Comparing Similarity of Patent Textual Data Through the Application of Machine Learning
thesisposted on 01.08.2019, 00:00 by Salvatore C Immordino
This research presents the use of machine learning (ML) computational techniques to convert unstructured patent textual data into structured actionable knowledge, and in doing so, lays the groundwork to study inventiveness and inventive knowledge flow with less dependence on numerical metrics such as citation analysis. Citation analysis is the most popular method of studying inventiveness today. It is used to form theories about inventive knowledge flow between inventors, either based on how they cite each other’s patents, or invention importance based on how frequently a patent is cited. Historically, inventors would directly cite and build upon each other’s work to demonstrate how their inventions were novel over others. Today, most citations are done after an invention has been conceived, either by the patent attorney handling the filing or the patent examiner reviewing the application. This change in citing behavior, while not formal, undermines the premise that the number of citations made is somehow reflective of knowledge flow, thus there is a need for improved methods to study invention.

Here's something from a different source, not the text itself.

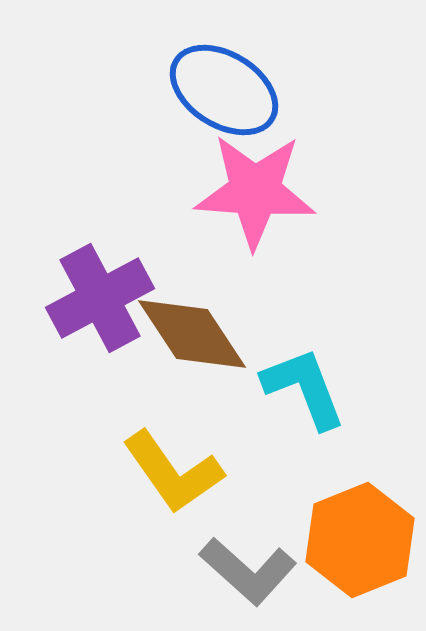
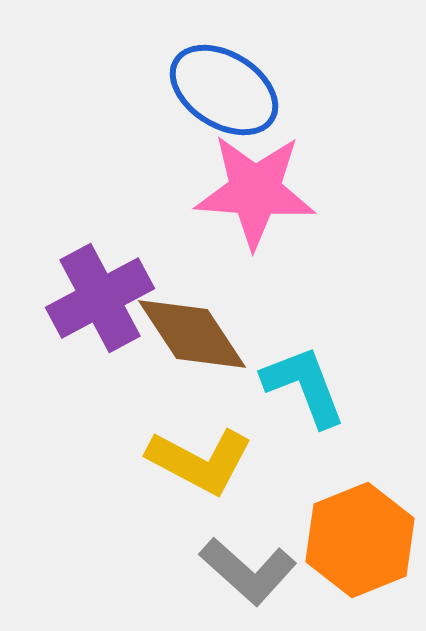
cyan L-shape: moved 2 px up
yellow L-shape: moved 27 px right, 11 px up; rotated 27 degrees counterclockwise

This research begins by ﬁrst extracting unstructured abstract, title, and claim textual data from a subset of patent documents taken from a group of competitive building product companies. This includes a novel method for removing common legal terms I call patent jargon. Second, I use natural language processing techniques to convert the unstructured textual data into a Vector Space Model (VSM) using term frequency-inverse document frequency (tf-IDF). Third, I measure the cosine angle between patent vectors within the high-dimensional vector space to assess inventive similarity. Fourth, I establish a method to determine a minimum cosine similarity threshold value which can be used to select for related patents. Fifth, to visualize the data set I reduce the higher-dimensional data using both principle component analysis and t-distributed stochastic neighbor embedding. Lastly, I compare invention impact and inventive knowledge ﬂow by visualizing patent citation data alongside my cosine relatedness method to reveal both similar and dissimilar inventive patterns.